In 1905 Upton Sinclair wrote a similar story about a Lithuanian family who came to America with big dreams, got jobs, got a house and saved. That family had their soul and health sapped. Some died, some became poor and all of them realized that this American dream was a hoax that they all fell for. This book was never published. Upton Sinclair had to redact over 1/3 of it that showed the effect of American capitalism on American families. Instead, a shortened version focused on food safety came out. As a result, food laws were enacted, but treatment of workers got better but the ethos didn’t change. Millions of Americans like my parents voted for Trump hoping he would help. Millions of Americans voted for Obama, hoping he would help. And all of them would come to realize just like I did and just like the Rudkos family in The Jungle, that the system was rigged. It was trudging giant crossing a sea of wealth, and the bodes of the wage workers was the bridge. The honest work, but the dishonest get ahead. Those who grease the wheels of the politicians, those who for a million extra in revenue due to cuts in payroll get the extra bonus. It is a nation of voters who vote in different people who uphold the same system.

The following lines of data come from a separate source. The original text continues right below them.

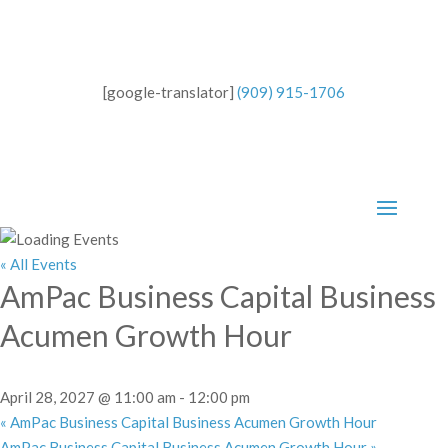
[google-translator]
(909) 915-1706
« All Events
AmPac Business Capital Business
Acumen Growth Hour
April 28, 2027 @ 11:00 am
-
12:00 pm
«
AmPac Business Capital Business Acumen Growth Hour
AmPac Business Capital Business Acumen Growth Hour
»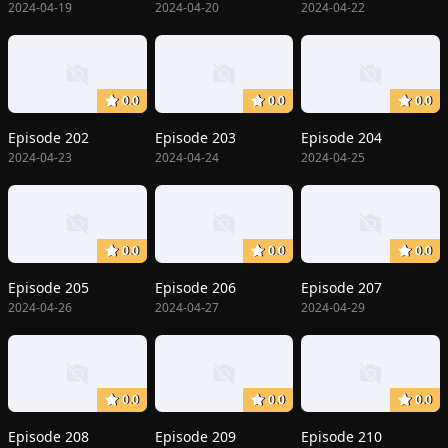
2024-04-19
2024-04-20
2024-04-22
0.0
0.0
0.0
Episode 202
Episode 203
Episode 204
2024-04-23
2024-04-24
2024-04-25
0.0
0.0
0.0
Episode 205
Episode 206
Episode 207
2024-04-26
2024-04-27
2024-04-29
0.0
0.0
0.0
Episode 208
Episode 209
Episode 210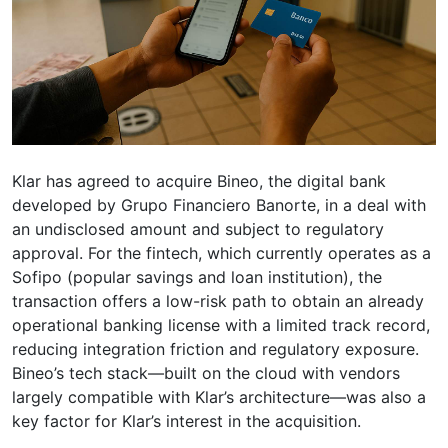
Klar has agreed to acquire Bineo, the digital bank
developed by Grupo Financiero Banorte, in a deal with
an undisclosed amount and subject to regulatory
approval. For the fintech, which currently operates as a
Sofipo (popular savings and loan institution), the
transaction offers a low-risk path to obtain an already
operational banking license with a limited track record,
reducing integration friction and regulatory exposure.
Bineo’s tech stack—built on the cloud with vendors
largely compatible with Klar’s architecture—was also a
key factor for Klar’s interest in the acquisition.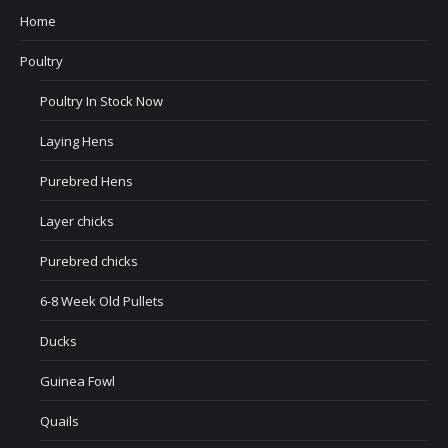
Home
Poultry
Poultry In Stock Now
Laying Hens
Purebred Hens
Layer chicks
Purebred chicks
6-8 Week Old Pullets
Ducks
Guinea Fowl
Quails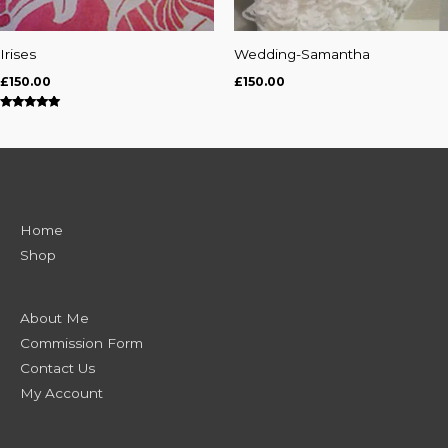
Irises
Wedding-Samantha
£
150.00
£
150.00
Rated
5.00
out of 5
Home
Shop
About Me
Commission Form
Contact Us
My Account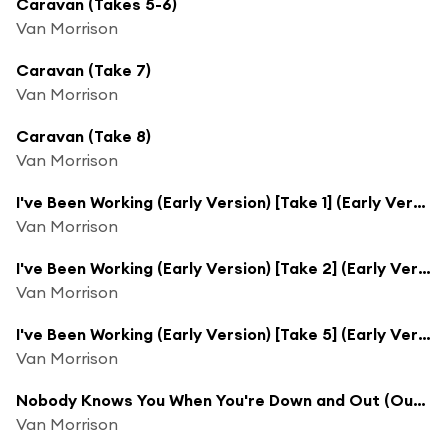
Caravan (Takes 5-6)
Van Morrison
Caravan (Take 7)
Van Morrison
Caravan (Take 8)
Van Morrison
I've Been Working (Early Version) [Take 1] (Early Version; Take 1)
Van Morrison
I've Been Working (Early Version) [Take 2] (Early Version; Take 2)
Van Morrison
I've Been Working (Early Version) [Take 5] (Early Version; Take 5)
Van Morrison
Nobody Knows You When You're Down and Out (Outtake)
Van Morrison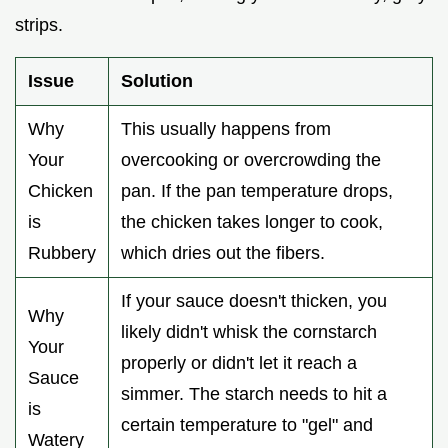
strips.
Issue
Solution
Why
This usually happens from
Your
overcooking or overcrowding the
Chicken
pan. If the pan temperature drops,
is
the chicken takes longer to cook,
Rubbery
which dries out the fibers.
If your sauce doesn't thicken, you
Why
likely didn't whisk the cornstarch
Your
properly or didn't let it reach a
Sauce
simmer. The starch needs to hit a
is
certain temperature to "gel" and
Watery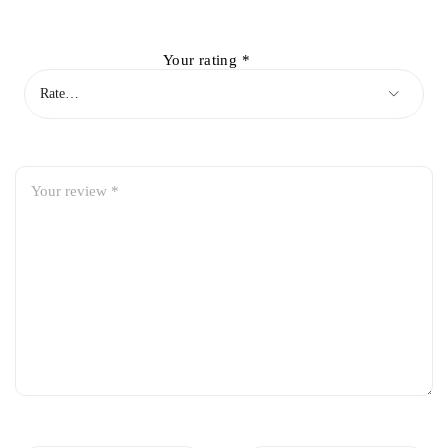
Your rating
*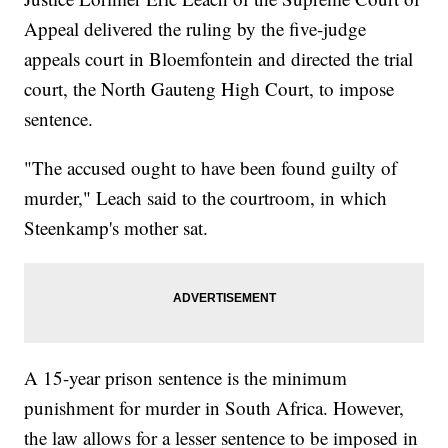
Appeal delivered the ruling by the five-judge
appeals court in Bloemfontein and directed the trial
court, the North Gauteng High Court, to impose
sentence.
"The accused ought to have been found guilty of
murder," Leach said to the courtroom, in which
Steenkamp's mother sat.
A 15-year prison sentence is the minimum
punishment for murder in South Africa. However,
the law allows for a lesser sentence to be imposed in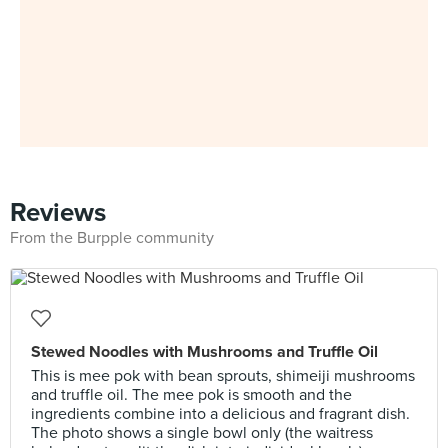
Reviews
From the Burpple community
Stewed Noodles with Mushrooms and Truffle Oil
This is mee pok with bean sprouts, shimeiji mushrooms
and truffle oil. The mee pok is smooth and the
ingredients combine into a delicious and fragrant dish.
The photo shows a single bowl only (the waitress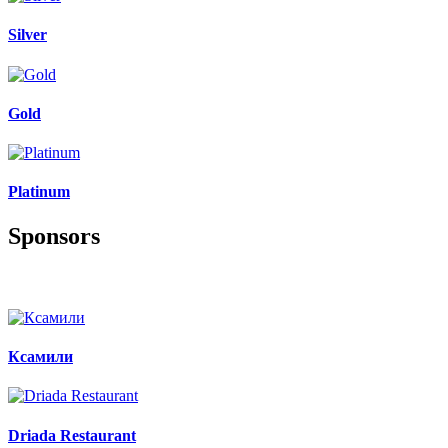
Silver
Gold
Platinum
Sponsors
Ксамили
Driada Restaurant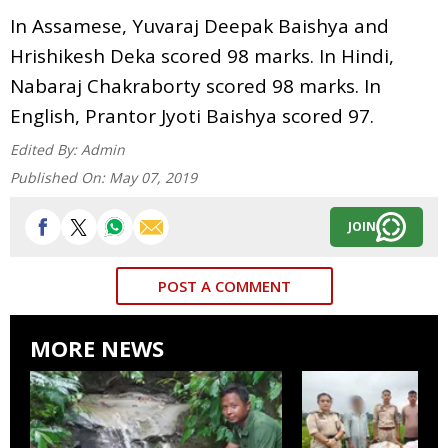
In Assamese, Yuvaraj Deepak Baishya and
Hrishikesh Deka scored 98 marks. In Hindi,
Nabaraj Chakraborty scored 98 marks. In
English, Prantor Jyoti Baishya scored 97.
Edited By:
Admin
Published On:
May 07, 2019
JOIN
POST A COMMENT
MORE NEWS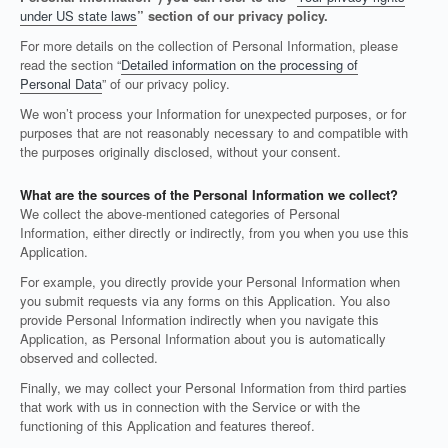
under US state laws
” section of our privacy policy.
For more details on the collection of Personal Information, please
read the section “
Detailed information on the processing of
Personal Data
” of our privacy policy.
We won’t process your Information for unexpected purposes, or for
purposes that are not reasonably necessary to and compatible with
the purposes originally disclosed, without your consent.
What are the sources of the Personal Information we collect?
We collect the above-mentioned categories of Personal
Information, either directly or indirectly, from you when you use this
Application.
For example, you directly provide your Personal Information when
you submit requests via any forms on this Application. You also
provide Personal Information indirectly when you navigate this
Application, as Personal Information about you is automatically
observed and collected.
Finally, we may collect your Personal Information from third parties
that work with us in connection with the Service or with the
functioning of this Application and features thereof.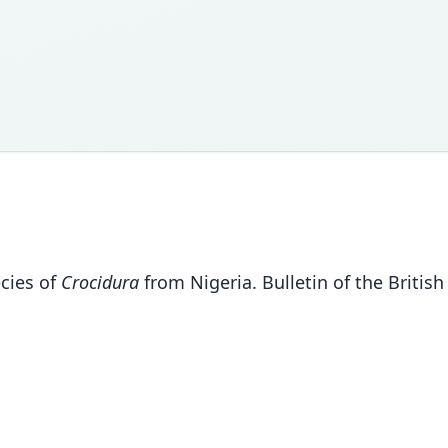
ecies of
Crocidura
from Nigeria. Bulletin of the Britis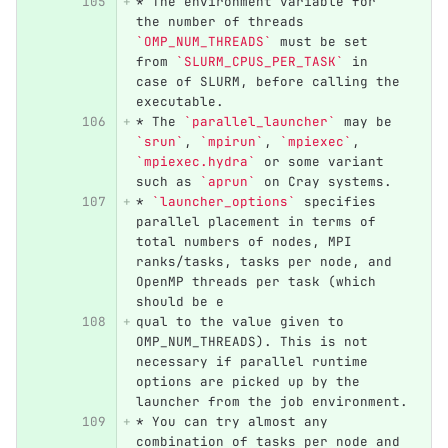
*
 The environment variable for 
the number of threads 
`OMP_NUM_THREADS`
 must be set 
from 
`SLURM_CPUS_PER_TASK`
 in 
case of SLURM, before calling the 
executable.
*
 The 
`parallel_launcher`
 may be 
`srun`
, 
`mpirun`
, 
`mpiexec`
, 
`mpiexec.hydra`
 or some variant 
such as 
`aprun`
 on Cray systems.
*
`launcher_options`
 specifies 
parallel placement in terms of 
total numbers of nodes, MPI 
ranks/tasks, tasks per node, and 
OpenMP threads per task (which 
should be e
qual to the value given to 
OMP_NUM_THREADS). This is not 
necessary if parallel runtime 
options are picked up by the 
launcher from the job environment.
*
 You can try almost any 
combination of tasks per node and 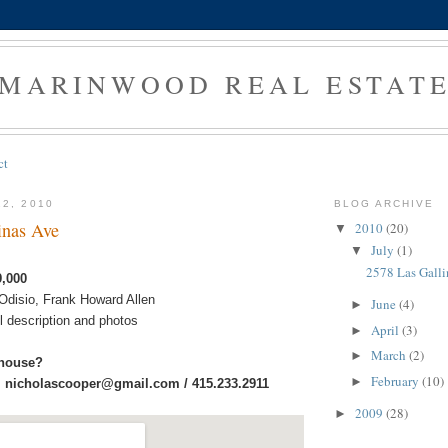
MARINWOOD REAL ESTAT
ct
12, 2010
BLOG ARCHIVE
inas Ave
2010
(20)
▼
July
(1)
▼
2578 Las Galli
9,000
 Odisio, Frank Howard Allen
June
(4)
►
ull description and photos
April
(3)
►
March
(2)
►
 house?
February
(10)
►
:
nicholascooper@gmail.com / 415.233.2911
2009
(28)
►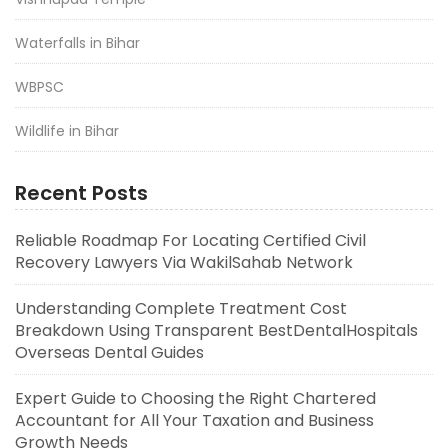
Waterfalls in Bihar
WBPSC
Wildlife in Bihar
Recent Posts
Reliable Roadmap For Locating Certified Civil
Recovery Lawyers Via WakilSahab Network
Understanding Complete Treatment Cost
Breakdown Using Transparent BestDentalHospitals
Overseas Dental Guides
Expert Guide to Choosing the Right Chartered
Accountant for All Your Taxation and Business
Growth Needs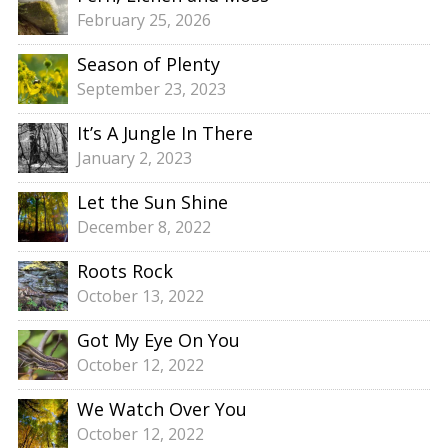
February 25, 2026
Season of Plenty
September 23, 2023
It’s A Jungle In There
January 2, 2023
Let the Sun Shine
December 8, 2022
Roots Rock
October 13, 2022
Got My Eye On You
October 12, 2022
We Watch Over You
October 12, 2022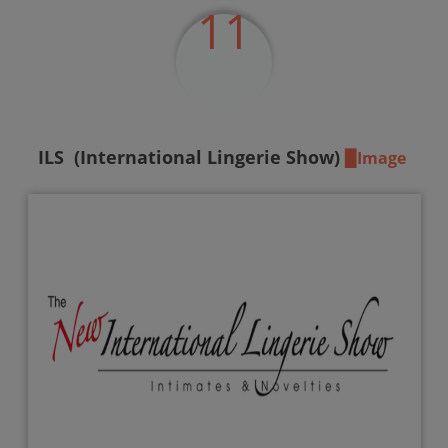
11
ILS
(International Lingerie Show)
▉Image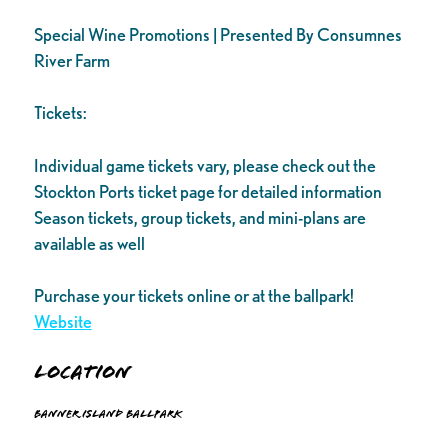
Special Wine Promotions | Presented By Consumnes
River Farm
Tickets:
Individual game tickets vary, please check out the
Stockton Ports ticket page for detailed information
Season tickets, group tickets, and mini-plans are
available as well
Purchase your tickets online or at the ballpark!
Website
Location
Banner Island Ballpark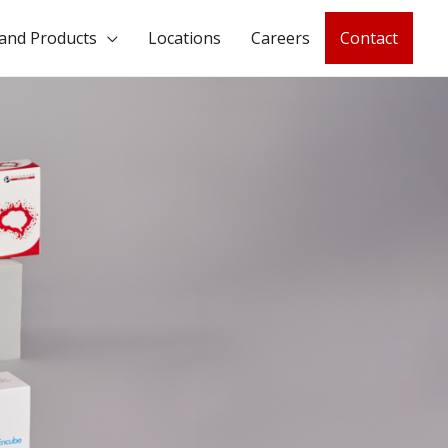
and Products
Locations
Careers
Contact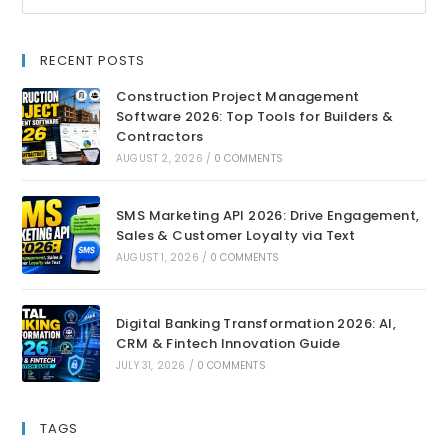
RECENT POSTS
Construction Project Management
Software 2026: Top Tools for Builders &
Contractors
AUGUST 2, 2026
/
0 COMMENTS
SMS Marketing API 2026: Drive Engagement,
Sales & Customer Loyalty via Text
AUGUST 1, 2026
/
0 COMMENTS
Digital Banking Transformation 2026: AI,
CRM & Fintech Innovation Guide
JULY 31, 2026
/
0 COMMENTS
TAGS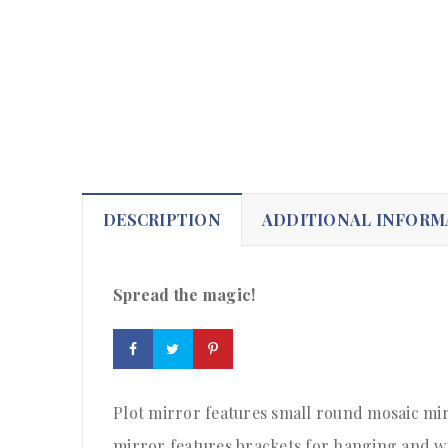
DESCRIPTION
ADDITIONAL INFORM
Spread the magic!
Plot mirror features small round mosaic mir
mirror features brackets for hanging and w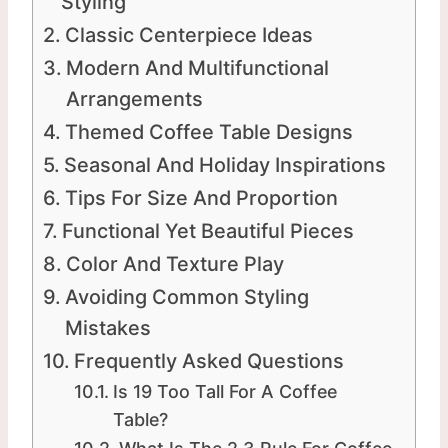
Styling
Classic Centerpiece Ideas
Modern And Multifunctional
Arrangements
Themed Coffee Table Designs
Seasonal And Holiday Inspirations
Tips For Size And Proportion
Functional Yet Beautiful Pieces
Color And Texture Play
Avoiding Common Styling
Mistakes
Frequently Asked Questions
Is 19 Too Tall For A Coffee
Table?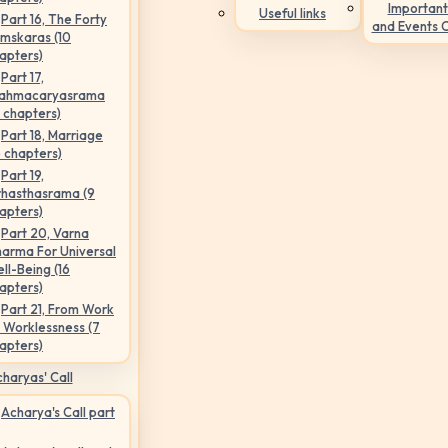
Important
Useful links
Part 16, The Forty
and Events 
mskaras (10
apters)
Part 17,
ahmacaryasrama
5 chapters)
Part 18, Marriage
6 chapters)
Part 19,
hasthasrama (9
apters)
Part 20, Varna
arma For Universal
ll-Being (16
apters)
Part 21, From Work
 Worklessness (7
apters)
haryas' Call
Acharya's Call part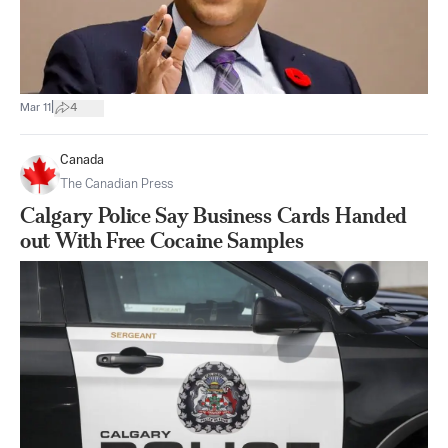
|
Mar 11
4
Canada
The Canadian Press
Calgary Police Say Business Cards Handed
out With Free Cocaine Samples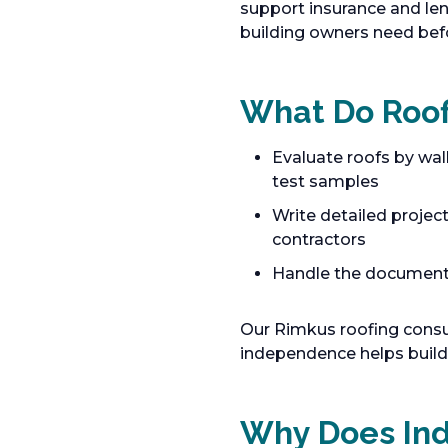
support insurance and le
building owners need bef
What Do Roof
Evaluate roofs by wal
test samples
Write detailed projec
contractors
Handle the documentat
Our Rimkus roofing consu
independence helps build
Why Does In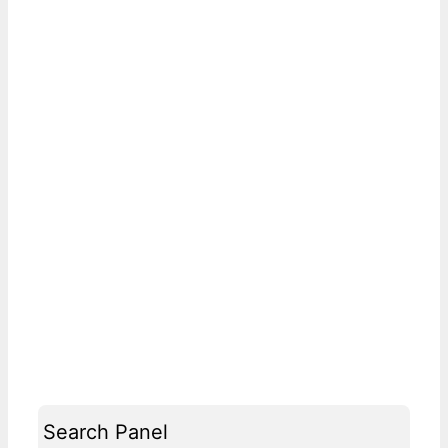
Search Panel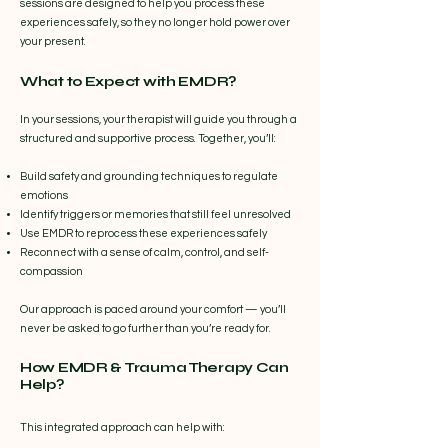
sessions are designed to help you process these
experiences safely, so they no longer hold power over
your present.
What to Expect with EMDR?
In your sessions, your therapist will guide you through a
structured and supportive process. Together, you’ll:
Build safety and grounding techniques to regulate
emotions
Identify triggers or memories that still feel unresolved
Use EMDR to reprocess these experiences safely
Reconnect with a sense of calm, control, and self-
compassion
Our approach is paced around your comfort — you’ll
never be asked to go further than you’re ready for.
How EMDR & Trauma Therapy Can
Help?
This integrated approach can help with: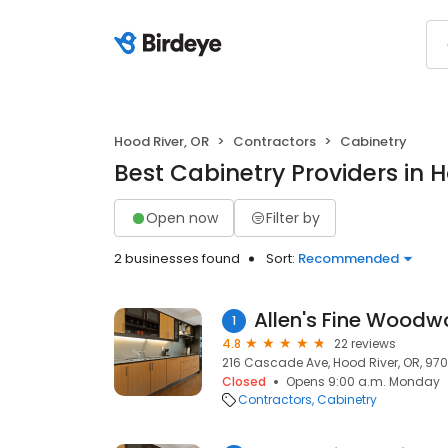
Hood River, OR
Contractors
Cabinetry
Best Cabinetry Providers in 
Open now
Filter by
2 businesses found
Sort:
Recommended
Allen's Fine Woodwo
1
4.8
22 reviews
216 Cascade Ave, Hood River, OR, 970
Closed
Opens 9:00 a.m. Monday
Contractors
Cabinetry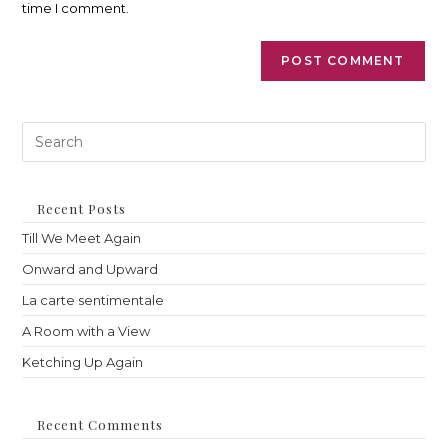
time I comment.
Pre
Es
to
clo
th
Recent Posts
sea
Till We Meet Again
pan
Onward and Upward
La carte sentimentale
A Room with a View
Ketching Up Again
Recent Comments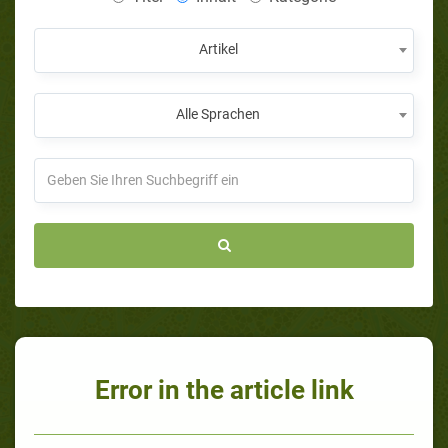
Artikel
Alle Sprachen
Error in the article link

So in the end, I have one question. What did it cost, to watch my mother get sick and waste away like millions of others in her position? What did it cost to make my parents lose their life savings, like millions of others in their position. I wonder, how much that executive made, on killing my mother, and making my father poor in his old age? How much did firing her with her coworkers save that company so that he could have his bonus. I really want to know, the price of an American worker when they are no longer worth keeping, alive.